# 1) Keybert (scratch)

There are many powerful techniques that perform keywords extraction (e.g. Rake, YAKE!, TF-IDF). However, they are mainly based on the statistical properties of the text and don’t necessarily take into account the semantic aspects of the full document.

[Reference](https://towardsdatascience.com/how-to-extract-relevant-keywords-with-keybert-6e7b3cf889ae)

In [None]:
!pip install sentence-transformers keybert keyphrase-vectorizers
!pip install textacy==0.11.0 -qqqq
!python -m spacy download en_core_web_sm -qqq

In [None]:
import numpy as np
import itertools
from sklearn.feature_extraction.text import CountVectorizer
from sentence_transformers import SentenceTransformer
from sklearn.metrics.pairwise import cosine_similarity
from keybert import KeyBERT
from keyphrase_vectorizers import KeyphraseCountVectorizer
import warnings
warnings.filterwarnings("ignore")

In [None]:
doc = """
         Supervised learning is the machine learning task of
         learning a function that maps an input to an output based
         on example input-output pairs.[1] It infers a function
         from labeled training data consisting of a set of
         training examples.[2] In supervised learning, each
         example is a pair consisting of an input object
         (typically a vector) and a desired output value (also
         called the supervisory signal). A supervised learning
         algorithm analyzes the training data and produces an
         inferred function, which can be used for mapping new
         examples. An optimal scenario will allow for the algorithm
         to correctly determine the class labels for unseen
         instances. This requires the learning algorithm to
         generalize from the training data to unseen situations
         in a 'reasonable' way (see inductive bias).
      """

In [None]:
# Extract candidate words/phrases
# use countvectorizer to remove stopword and define ngram
n_gram_range = (1, 1)
stop_words = "english"

count = CountVectorizer(ngram_range=n_gram_range, stop_words=stop_words).fit([doc])
candidates = count.get_feature_names_out()
print(candidates, '\n')

# embedding with distilbert
model = SentenceTransformer('distilbert-base-nli-mean-tokens')
doc_embedding = model.encode([doc])
candidate_embeddings = model.encode(candidates)

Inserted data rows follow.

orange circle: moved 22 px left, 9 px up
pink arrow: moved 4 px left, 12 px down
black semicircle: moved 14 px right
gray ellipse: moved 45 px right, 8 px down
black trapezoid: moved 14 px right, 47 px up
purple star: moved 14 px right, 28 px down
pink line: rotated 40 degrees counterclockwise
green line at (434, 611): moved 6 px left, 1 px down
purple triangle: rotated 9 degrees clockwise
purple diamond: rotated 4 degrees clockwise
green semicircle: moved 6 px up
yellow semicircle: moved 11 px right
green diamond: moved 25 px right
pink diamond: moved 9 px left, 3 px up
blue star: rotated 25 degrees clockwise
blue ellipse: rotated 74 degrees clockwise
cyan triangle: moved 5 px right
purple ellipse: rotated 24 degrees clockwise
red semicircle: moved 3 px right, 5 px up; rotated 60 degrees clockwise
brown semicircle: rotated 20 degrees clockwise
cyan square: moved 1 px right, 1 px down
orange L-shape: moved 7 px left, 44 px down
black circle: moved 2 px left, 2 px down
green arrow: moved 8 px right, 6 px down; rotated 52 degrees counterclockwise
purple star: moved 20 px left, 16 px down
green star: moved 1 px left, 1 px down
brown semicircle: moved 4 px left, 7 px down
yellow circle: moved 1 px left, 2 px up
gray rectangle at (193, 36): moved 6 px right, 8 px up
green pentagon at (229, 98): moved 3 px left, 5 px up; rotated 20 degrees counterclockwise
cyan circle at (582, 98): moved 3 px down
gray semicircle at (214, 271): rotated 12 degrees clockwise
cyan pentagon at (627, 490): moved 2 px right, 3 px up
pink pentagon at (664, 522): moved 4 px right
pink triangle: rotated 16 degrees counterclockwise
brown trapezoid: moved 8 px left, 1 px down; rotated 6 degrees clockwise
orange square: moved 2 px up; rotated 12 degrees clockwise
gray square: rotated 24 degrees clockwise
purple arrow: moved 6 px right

print(doc_embedding.shape)
print(candidate_embeddings.shape)
print("\m")

# find top most similar candidates to document
top_n = 5
distances = cosine_similarity(doc_embedding, candidate_embeddings)
keywords = [candidates[index] for index in distances.argsort()[0][-top_n:]]
print(keywords, '\n')

['algorithm' 'allow' 'analyzes' 'based' 'bias' 'called' 'class'
 'consisting' 'correctly' 'data' 'desired' 'determine' 'example'
 'examples' 'function' 'generalize' 'inductive' 'inferred' 'infers'
 'input' 'instances' 'labeled' 'labels' 'learning' 'machine' 'mapping'
 'maps' 'new' 'object' 'optimal' 'output' 'pair' 'pairs' 'produces'
 'reasonable' 'requires' 'scenario' 'set' 'signal' 'situations'
 'supervised' 'supervisory' 'task' 'training' 'typically' 'unseen' 'used'
 'value' 'vector' 'way'] 

(1, 768)
(50, 768)
\m
['mapping', 'class', 'training', 'algorithm', 'learning'] 



In [None]:
# some words are too similar, maximize similarities(doc, word), min similarities(word, word)
nr_candidates = 10
distances_candidates = cosine_similarity(candidate_embeddings, candidate_embeddings)
words_idx = list(distances.argsort()[0][-nr_candidates:])
words_vals = [candidates[index] for index in words_idx]
distances_candidates = distances_candidates[np.ix_(words_idx, words_idx)]
print(words_vals)
print(distances_candidates.shape)

# Calculate the combination of words that are the least similar to each other to ensure diversity
min_sim = np.inf
candidate = None
for combination in itertools.combinations(range(len(words_idx)), top_n):
    sim = sum([distances_candidates[i][j] for i in combination for j in combination if i != j])
    if sim < min_sim:
        candidate = combination
        min_sim = sim

result = [words_vals[idx] for idx in candidate]
print("After Minimizing Distance", result)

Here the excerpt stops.